• [WHAT YOU SHOULD DO]
Nothing but the lines from the one containing "МУЛЬТИМЕДИА" through the last line of the records below should be copied, exactly and without pictures.

• [DATA FOR PROCESSING]
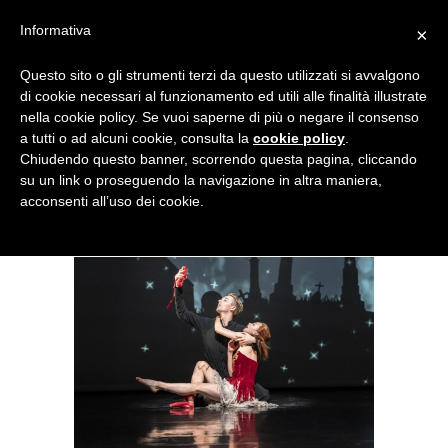
Menu
Informativa
×
Questo sito o gli strumenti terzi da questo utilizzati si avvalgono
NOTIZIE DI DANZA IN ITALIA E ALL’ESTERO, PER DANZATORI,
di cookie necessari al funzionamento ed utili alle finalità illustrate
INSEGNANTI E APPASSIONATI
nella cookie policy. Se vuoi saperne di più o negare il consenso
a tutti o ad alcuni cookie, consulta la
cookie policy
.
Al Sadler’s Wells di Londra la
Chiudendo questo banner, scorrendo questa pagina, cliccando
su un link o proseguendo la navigazione in altra maniera,
ripresa di “Scarpette Rosse”
acconsenti all’uso dei cookie.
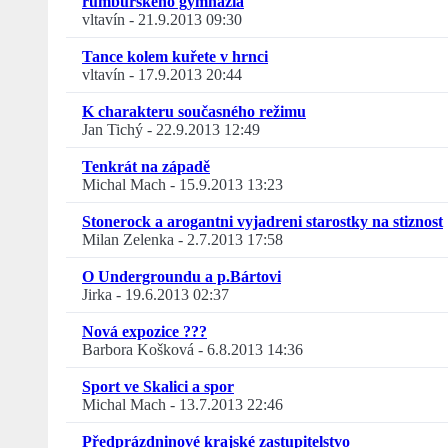
rumburského gymnázia
vltavín
-
21.9.2013 09:30
Tance kolem kuřete v hrnci
vltavín
-
17.9.2013 20:44
K charakteru současného režimu
Jan Tichý
-
22.9.2013 12:49
Tenkrát na západě
Michal Mach
-
15.9.2013 13:23
Stonerock a arogantni vyjadreni starostky na stiznost
Milan Zelenka
-
2.7.2013 17:58
O Undergroundu a p.Bártovi
Jirka
-
19.6.2013 02:37
Nová expozice ???
Barbora Košková
-
6.8.2013 14:36
Sport ve Skalici a spor
Michal Mach
-
13.7.2013 22:46
Předprázdninové krajské zastupitelstvo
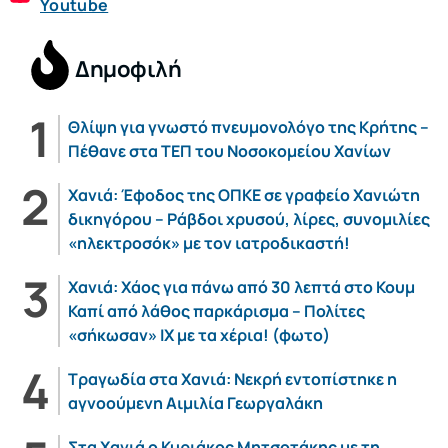
Youtube
Δημοφιλή
Θλίψη για γνωστό πνευμονολόγο της Κρήτης –
Πέθανε στα ΤΕΠ του Νοσοκομείου Χανίων
Χανιά: Έφοδος της ΟΠΚΕ σε γραφείο Χανιώτη
δικηγόρου – Ράβδοι χρυσού, λίρες, συνομιλίες
«ηλεκτροσόκ» με τον ιατροδικαστή!
Χανιά: Χάος για πάνω από 30 λεπτά στο Κουμ
Καπί από λάθος παρκάρισμα – Πολίτες
«σήκωσαν» ΙΧ με τα χέρια! (φωτο)
Τραγωδία στα Χανιά: Νεκρή εντοπίστηκε η
αγνοούμενη Αιμιλία Γεωργαλάκη
Στα Χανιά ο Κυριάκος Μητσοτάκης με τη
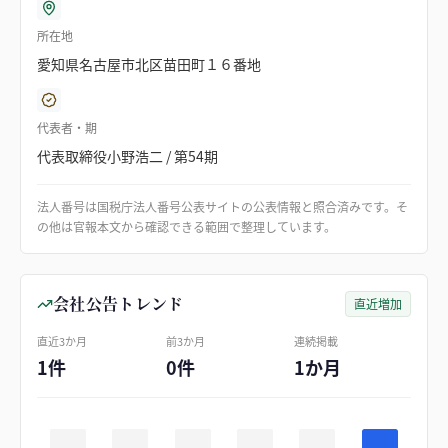
所在地
愛知県名古屋市北区苗田町１６番地
代表者・期
代表取締役小野浩二 / 第54期
法人番号は国税庁法人番号公表サイトの公表情報と照合済みです。そ
の他は官報本文から確認できる範囲で整理しています。
会社公告トレンド
直近増加
直近3か月
前3か月
連続掲載
1件
0件
1か月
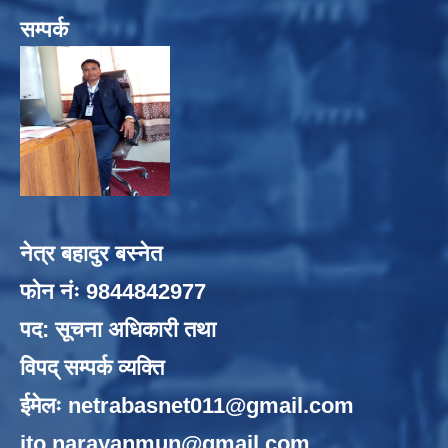
सम्पर्क
नेत्र बहादुर बस्नेत
फोन नंः 9844842977
पद: सूचना अधिकारी तथा
विपद् सम्पर्क व्यक्ति
ईमेलः
netrabasnet011@gmail.com
ito.narayanmun@gmail.com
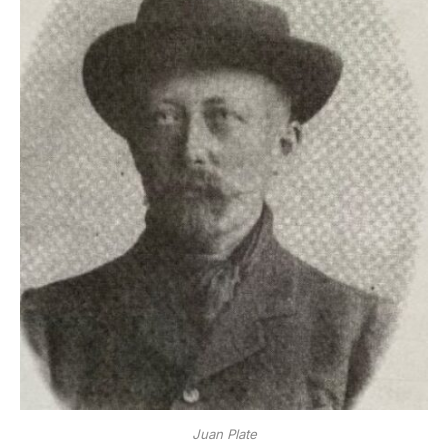
Juan Plate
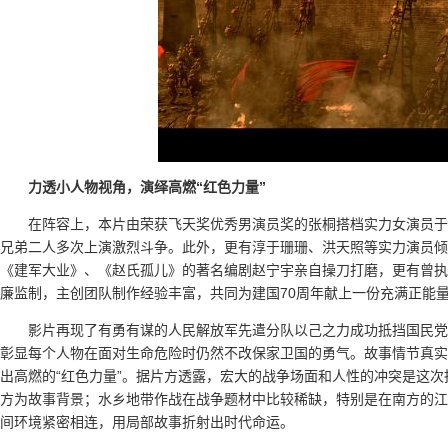
力透小人物视角
，演绎高燃“红色力量”
在阵容上，本片由荣获飞天奖优秀男演员奖的张桐搭档实力女演员于
兄弟二人多次上演激烈斗争。此外，更有淳于珊珊、洪天照等实力演员倾
《建军大业》、《赵氏孤儿》的著名编剧赵宁宇亲自操刀打磨，更有曾执
廉监制，主创团队制作经验丰富，共同为建国70周年献上一份充满正能
影片再现了有勇有谋的人民解放军先遣分队以己之力成功抵挡国民党
彰显每个人物在面对生命危险时仍然不改保家卫国的勇气。故事情节真实
出高燃的“红色力量”。据片方透露，宏大的战争场面和人性的冲突是这
方为故事背景；水乡地带作战在战争题材中比较稀缺，特别是在南方的江
间环境紧密相连，用局部故事折射出时代命运。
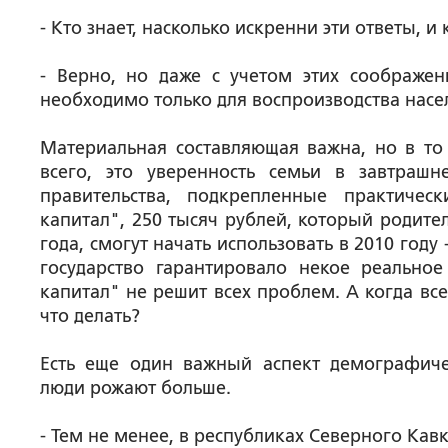
- Кто знает, насколько искренни эти ответы, и
- Верно, но даже с учетом этих соображе
необходимо только для воспроизводства насе
Материальная составляющая важна, но в т
всего, это уверенность семьи в завтраш
правительства, подкрепленные практиче
капитал", 250 тысяч рублей, который родите
года, смогут начать использовать в 2010 году
государство гарантировало некое реально
капитал" не решит всех проблем. А когда вс
что делать?
Есть еще один важный аспект демографиче
люди рожают больше.
- Тем не менее, в республиках Северного Кав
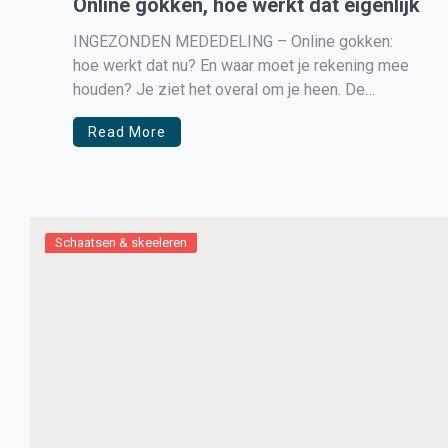
Online gokken, hoe werkt dat eigenlijk
INGEZONDEN MEDEDELING – Online gokken:
hoe werkt dat nu? En waar moet je rekening mee
houden? Je ziet het overal om je heen. De
flikkerende, felle uitnodigende advertenties van
Read More
casino’s. Het ziet er leuk uit en het lijkt erg
makkelijk. Honderd gratis spins, dan is er al gauw
winst toch? […]
Schaatsen & skeeleren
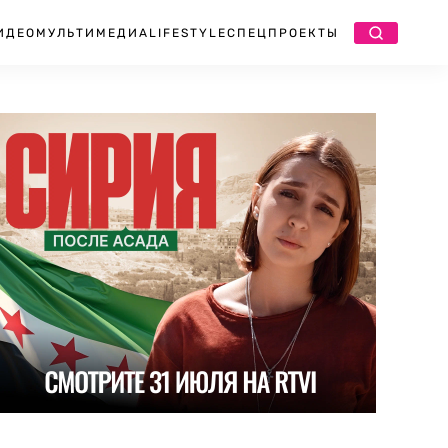
ИДЕО
МУЛЬТИМЕДИА
LIFESTYLE
СПЕЦПРОЕКТЫ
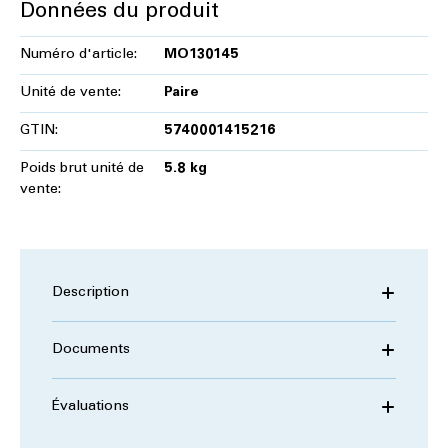
Données du produit
Numéro d'article:
MO130145
Unité de vente:
Paire
GTIN:
5740001415216
Poids brut unité de
5.8 kg
vente:
Description
Documents
Évaluations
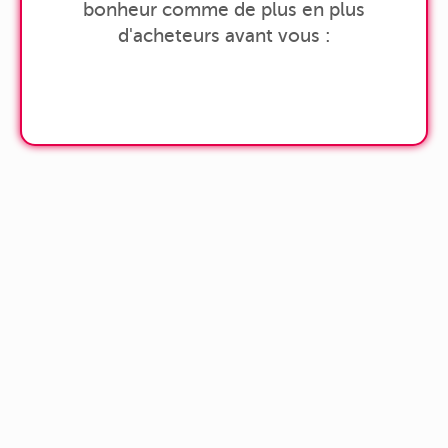
bonheur comme de plus en plus
d'acheteurs avant vous :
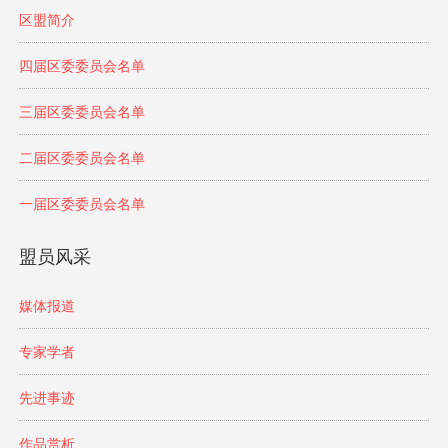
区盟简介
四届区委委员会名单
三届区委委员会名单
二届区委委员会名单
一届区委委员会名单
盟员风采
媒体报道
专家学者
先进事迹
作品赏析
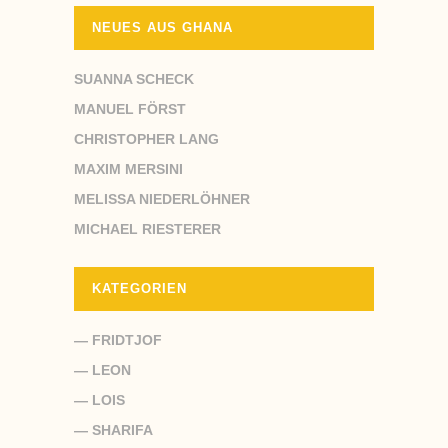
NEUES AUS GHANA
SUANNA SCHECK
MANUEL FÖRST
CHRISTOPHER LANG
MAXIM MERSINI
MELISSA NIEDERLÖHNER
MICHAEL RIESTERER
KATEGORIEN
— FRIDTJOF
— LEON
— LOIS
— SHARIFA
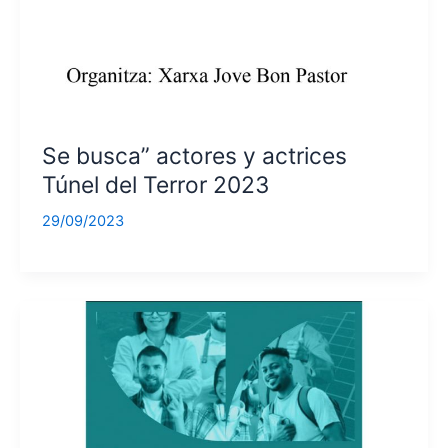
Se busca” actores y actrices
Túnel del Terror 2023
29/09/2023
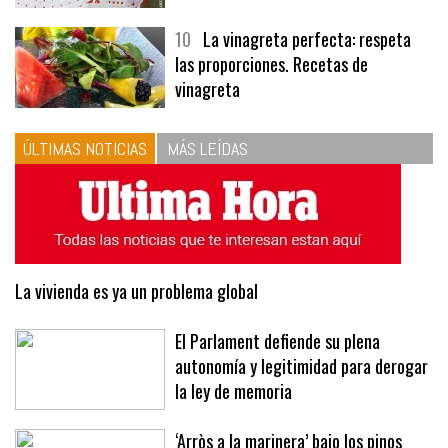
10
La vinagreta perfecta: respeta
las proporciones. Recetas de
vinagreta
ÚLTIMAS NOTICIAS
MÁS LEÍDAS
La vivienda es ya un problema global
El Parlament defiende su plena
autonomía y legitimidad para derogar
la ley de memoria
‘Arròs a la marinera’ bajo los pinos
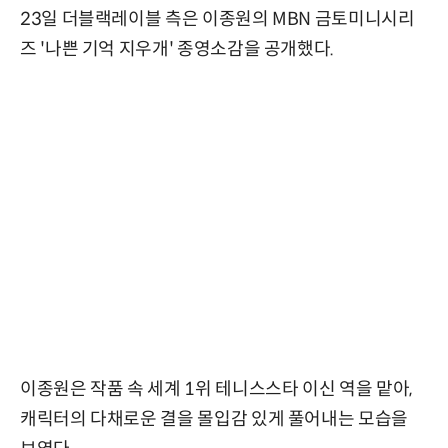
23일 더블랙레이블 측은 이종원의 MBN 금토미니시리
즈 '나쁜 기억 지우개' 종영소감을 공개했다.
이종원은 작품 속 세계 1위 테니스스타 이신 역을 맡아,
캐릭터의 다채로운 결을 몰입감 있게 풀어내는 모습을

• [TASK OUTPUT]
МУЛЬТИМЕДИА
LIFESTYLE
СПЕЦПРОЕКТЫ
Données du produit
Numéro d'article:
MO130145
Unité de vente:
Paire
GTIN:
5740001415216
Poids brut unité de
5.8 kg
vente:
Description
Documents
Évaluations
bonheur comme de plus en plus
d'acheteurs avant vous :
区盟简介
四届区委委员会名单
三届区委委员会名单
二届区委委员会名单
一届区委委员会名单
盟员风采
媒体报道
专家学者
先进事迹
作品赏析
NEUES AUS GHANA
SUANNA SCHECK
MANUEL FÖRST
CHRISTOPHER LANG
MAXIM MERSINI
MELISSA NIEDERLÖHNER
MICHAEL RIESTERER
KATEGORIEN
— FRIDTJOF
— LEON
— LOIS
— SHARIFA
Se busca” actores y actrices
Túnel del Terror 2023
29/09/2023
10
La vinagreta perfecta: respeta
las proporciones. Recetas de
vinagreta
ÚLTIMAS NOTICIAS
MÁS LEÍDAS
La vivienda es ya un problema global
El Parlament defiende su plena
autonomía y legitimidad para derogar
la ley de memoria
‘Arròs a la marinera’ bajo los pinos
23일 더블랙레이블 측은 이종원의 MBN 금토미니시리
즈 '나쁜 기억 지우개' 종영소감을 공개했다.
이종원은 작품 속 세계 1위 테니스스타 이신 역을 맡아,
캐릭터의 다채로운 결을 몰입감 있게 풀어내는 모습을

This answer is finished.